Kiereni High School was started in 1987 by the Presbyterian Church of East Africa and the Community of Mugwe Location. The objective was to provide low cost schooling for the children from the local community and the surrounding districts.
The school offers education to boys and girls from form 1 to 4, and is mixed day and boarding. Initially the school admitted up to 160 students, and it has since grown to an enrollment of 594 students.

== Curriculum ==
The school is registered by the Ministry of Education in Kenya and offers the 8-4-4 curriculum leading to the award of the Kenya Certificate of Secondary Education as the final examination at the end of 4th year.
Co-curricular activities include games and sports, drama, music, science fair, swimming and many clubs.
In 2015 137 candidates sat for the certificate exam and 67 attained university entry points.
Staffing has improved from six government teachers in 2009 to 15 in 2016.
The school infrastructure has developed from 4 classrooms to 12.

== Management ==
The school is managed by a Board of Management appointed by the Minister for Education in conjunction with the sponsor and community leaders.
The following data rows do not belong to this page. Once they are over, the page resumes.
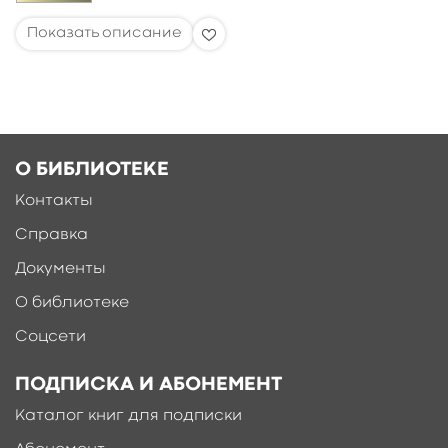
О БИБЛИОТЕКЕ
Контакты
Справка
Документы
О библиотеке
Соцсети
ПОДПИСКА И АБОНЕМЕНТ
Каталог книг для подписки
Parents and teachers are represented on the board by a committee elected by the parents. The school performance in the national examinations has registered positive trends in the last 4 years with 2012 attaining a mean score of 6.8557 and 55 out of 97 candidates qualified for university admission. 30 of the 55 were admitted through JAB.

In 2012 the school acquired a bus at a cost of KSh.5.7 million/=. the bus is used to ferry students to activities such as drama, music, games and educational tours. The school has a link with the Center for International Voluntary Service, which send volunteers to various parts of the world.